Materials: 59,261.60 $
Labor: 27,316.14 $
Sub-Contract Work: 25,798.40 $
with a total of 112,376.14 $

If those are unloaded numbers, then my bid would look like this:

Materials: 59,261.60
Labor: 27,316.14
Sub-Contract work: 25,798.40
OH&P: 50,569.26
Total: 162,945.40

When you have a client who wants to see material and sub-contractors drop by 25%, that is someone who is reading some advocate's blog on how to get a better deal from contractors. How to be a GC, blah, blah, blah. No, I would never substitute inferior or lesser quality materials in lieu of specifications. Change the specs.

Bottom line is: she wants your work at someone else's prices. Change the scope and she gets your work at a lower total cost.


----------



## Anti-wingnut (Mar 12, 2009)

TurnkeyConst said:


> She tells me that she had 3 other estimates and that she didnt give anyone else a second chance and that they came in between 85k - 95


If that is true, then why is she giving you a second chance? You're $37K high.


----------



## TurnkeyConst (Feb 14, 2007)

Mike(VA) said:


> I'd be careful if you stick with your original bid. You said material costs were 75%? You haven't priced this job right if that is the case.
> 
> Correct me if I am wrong, but unless you have included OH&P in the numbers below, where are you making any money?
> 
> ...



The numbers that are above I did include my 10%. I have tried to show OH&P seperate before and was questioned to no end as to what it covers.....I got tired of explaining. So as far as the original estimate and final #'s they include 10% for overhead and profit. Sorry about that....i didnt really figure it up that they were @ 75%, was using the term a little sarcastically as to how much material is figured.


----------



## TurnkeyConst (Feb 14, 2007)

Anti-wingnut said:


> If that is true, then why is she giving you a second chance? You're $37K high.


Because supposedly the reason is that I am a remodeling contractor and not a custom home builder, as who the people are that bid on the project....she wants to work with someone she can refer remodeling business to from her professional staging company. who knows more BS in my book.


----------



## Mike(VA) (Jan 9, 2008)

Not trying to get on your case here, but at 10% for OH&P on a job this size, you WILL lose money. If this were me, I would withdraw my bid immediately before she changes her mind. Seriously. Think about it; you miss your estimates by 10% and you are at break even. You run over by 15% due to factors unseen and unknown, and you will lose money. You miss your estimates AND encounter unknown and unseen issues, you will be paying her. She has more experience than you and she will work you over.

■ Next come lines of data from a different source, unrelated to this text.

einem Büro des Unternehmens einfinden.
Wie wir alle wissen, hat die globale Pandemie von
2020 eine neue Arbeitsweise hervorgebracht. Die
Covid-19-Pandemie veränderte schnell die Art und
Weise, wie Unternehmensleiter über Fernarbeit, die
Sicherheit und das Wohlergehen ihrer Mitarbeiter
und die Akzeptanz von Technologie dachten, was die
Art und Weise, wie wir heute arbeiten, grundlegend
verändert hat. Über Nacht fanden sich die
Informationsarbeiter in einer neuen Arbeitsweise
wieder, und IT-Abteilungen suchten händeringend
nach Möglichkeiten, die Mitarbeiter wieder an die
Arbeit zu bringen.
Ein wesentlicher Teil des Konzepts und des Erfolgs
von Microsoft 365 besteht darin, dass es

You will eat costs that you shouldn't and end up regretting the entire job. 

Get out while you still have the shirt on your back, and I am not joking.:no:


----------



## TurnkeyConst (Feb 14, 2007)

Mike(VA) said:


> Not trying to get on your case here, but at 10% for OH&P on a job this size, you WILL lose money. If this were me, I would withdraw my bid immediately before she changes her mind. Seriously. Think about it; you miss your estimates by 10% and you are at break even. You run over by 15% due to factors unseen and unknown, and you will lose money. You miss your estimates AND encounter unknown and unseen issues, you will be paying her. She has more experience than you and she will work you over. You will eat costs that you shouldn't and end up regretting the entire job.
> 
> Get out while you still have the shirt on your back, and I am not joking.:no:


If I stick with the original bid that would boost my OH&P to 20%. I see what you are saying for sure. I am going to go back to the table once more with the original bid. I understand the unforseen things and have ran into them on other projects. I also know on several of the materials I can get further discounts that I didnt figure into the job, or otherwise there would be no reason for me to go to certain suppliers.


----------



## J F (Dec 3, 2005)

10% for overhead AND profit? you're already giving the job away...

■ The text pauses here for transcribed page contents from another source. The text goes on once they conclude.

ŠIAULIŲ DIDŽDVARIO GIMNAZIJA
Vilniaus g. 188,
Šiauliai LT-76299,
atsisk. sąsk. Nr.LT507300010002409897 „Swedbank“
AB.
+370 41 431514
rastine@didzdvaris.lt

And she's raising these classic red flags:

1) She's got multiple bids much lower than you (but is still dealing with you when the low price is most important to her :shifty
2) She's got "other work" for you if you can just take a beating on _this_ project...we all like to look forward to _more_ projects we can lose money on, huh?
3) The work is going to be in a _magazine!!!_ (praise the lord!) ... it' will be FREE advertising for _you_...

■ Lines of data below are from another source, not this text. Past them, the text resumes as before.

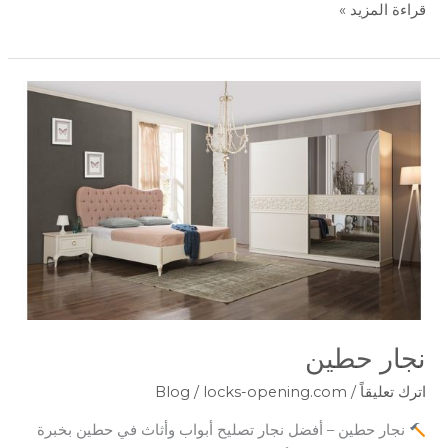
قراءة المزيد »
نجار
حطين
نجار حطين
اترك تعليقاً
/
locks-opening.com
/
Blog
نجار حطين – أفضل نجار تصليح أبواب وأثاث في حطين بخبرة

I'm sure there were more, but my hand is hurting...just like your a$$ will be if you get involved with this "lady".


----------



## TurnkeyConst (Feb 14, 2007)

J F said:


> 10% for overhead AND profit? you're already giving the job away...
> 
> And she's raising these classic red flags:
> 
> ...




So let me ask you....what "if" I go back to the table and raise my price 30%. Tell her upon further review of my estimate I realized my original bid was actually causing me to lose money. So after review I realized to cover the entire project to finish my price is $146,500.

That would do 1 of 2 things....piss her off --- im sure, as well as help cover my @$$ in case of problems. 
What do you think?


----------



## Mike(VA) (Jan 9, 2008)

Pull your bid. You will lose if she signs it and you cannot raise it now after all this. Wipe your brow and thank us for saving you from yourself. :clap::laughing::laughing::blink:
I know it hurts and you hate to see potential money go away, but that is what would happen if you go through with this. :sad: Get it right with the next job.


----------



## J F (Dec 3, 2005)

What's your gut tell you? If it says walk...walk.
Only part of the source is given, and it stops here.